Влияние географических особенностей

 

Большинство арийцев покинули свои дома на юге России ради равнин Центральной Азии, там остались только близкородственные иранцам скифы и немногие истинные арийцы. Гирканийцы поселились на северных склонах горного массива Альборц и на прибрежной равнине у его подножия, к югу от моря, которому они дали название. Эта равнина, расположенная слегка ниже уровня моря и ежегодно заливаемая ливневыми дождями на высоту до полутора метров, находилась в субтропическом поясе, но густые леса на склонах гор давали приют охотящимся львам и тиграм. Другие иранцы поднялись на нагорье, окруженное со всех сторон горами. На западе возвышались горы Загрос, на севере – Альборц. На востоке плато неуклонно поднималось к крыше мира в Гималаях, в то время как более низкая горная цепь отделяла его от южного океана. Внутри этого кольца более мелкие горные хребты делили его на части, которые отличались лишь сочетанием в них обычных элементов – гор, пустынь и плодородных земель.

В центре были расположены большие, трудные для преодоления пустыни, покрытые отчасти солеными озерами, отчасти коричневато‑красной, пропитанной солью почвой. Такими же бесплодными были и горы, обычно лишенные деревьев или даже кустов. Между горами и пустыней была хорошая земля, нуждавшаяся только в воде – но вода была редким и драгоценным сокровищем.

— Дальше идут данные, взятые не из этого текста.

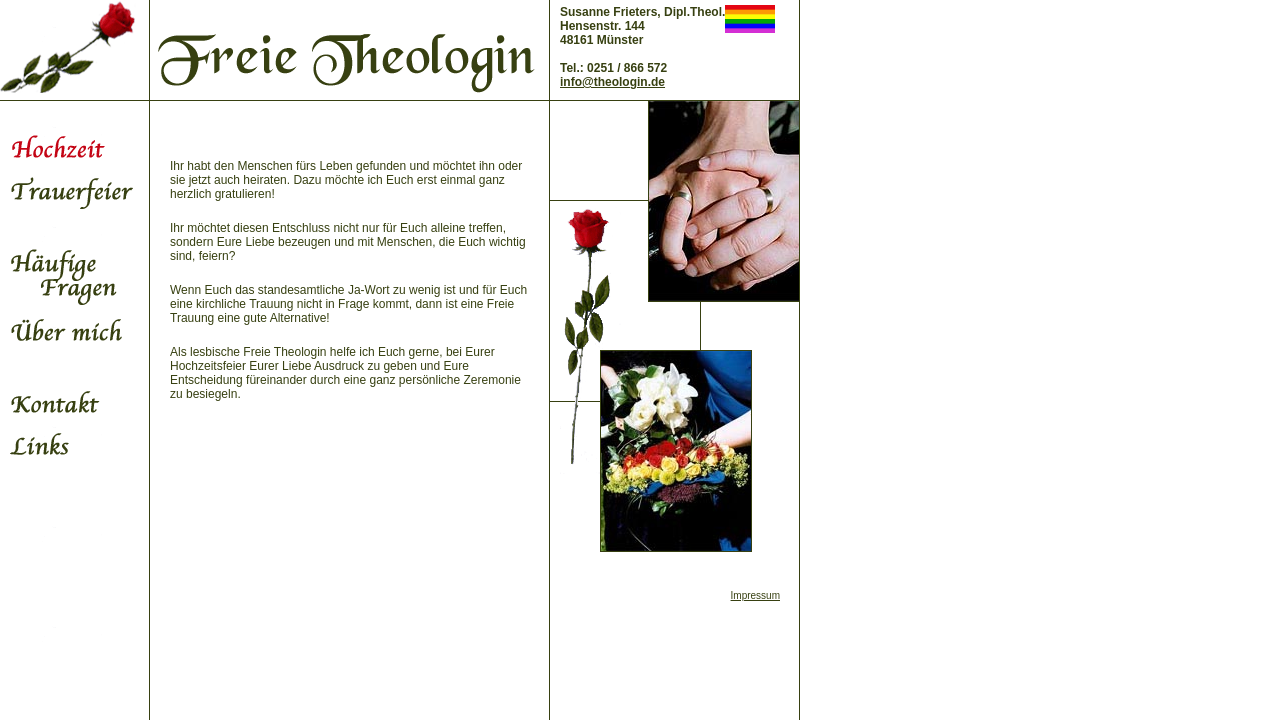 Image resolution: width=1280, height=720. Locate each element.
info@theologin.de (612, 82)
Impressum (755, 595)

Если горы защищали от потенциальных врагов, они также преграждали путь дождям; лишь через такие перевалы, как перевал между Рештом (город в Иране, административный центр провинции Гилян. – Пер. ) и Казвином (город на севере Ирана. – Пер. ), могли проникнуть немногие облака. Здесь количество осадков могло достигнуть двадцати сантиметров; в других местах, таких как Исфаган, – десяти сантиметров или того меньше. Нигде этих осадков не было достаточно, чтобы вызрел урожай, но, к счастью, с гор текли тающие снега.

В течение большей части года солнце нещадно палило с безоблачного неба. К сентябрю воздух немного охлаждался, к ноябрю ночи становились неприятно холодными. За осенними дождями приходили туманы и снега и, наконец, яростные снежные бури; они спускались с гор все ниже и ниже, пока не достигали равнины. Полуденное солнце – когда оно было видно – оставалось жарким и согревало страдальцев, замерзших ночью. К январю перевалы становились непроходимыми, и деревни, спрятанные в снегах, оказывались в зимней изоляции. Весной снега таяли почти без предупреждения. Вода от растаявшего снега стекала вниз по голым склонам, размывая тропинки и снова изолируя жителей деревни от окружающего мира. Русла рек заполнялись ревущими потоками, каждую драгоценную каплю которых использовали в ирригационных канавах до тех пор, пока русла рек не высыхали. После этого воду искали в кажущихся обезвоженными горах; чтобы драгоценная влага не пропала, испарившись, ее необходимо было спрятать под землю в qanats. Таким образом ценой колоссальных затрат времени и труда для обработки у бывшей пустыни отвоевывали еще несколько квадратных метров земли.

Эти непрекращающиеся поиски воды оставили неизгладимый отпечаток на мышлении персов. В священной Авесте, поющей гимн Анахите, богине тысячи ручьев, и более поздней поэзии, воспевающей радость бегущего ручья и цветущего сада, эта тема постоянно повторяется. Для чужеземцев из более счастливых краев реки могут казаться незначительными, ряды тополей, кипарисов и платанов – редкими, садовый «рай» – чахлым. Чтобы сделать их прекрасными, необходим контраст с пустыней, голой равниной и заснеженными вершинами гор.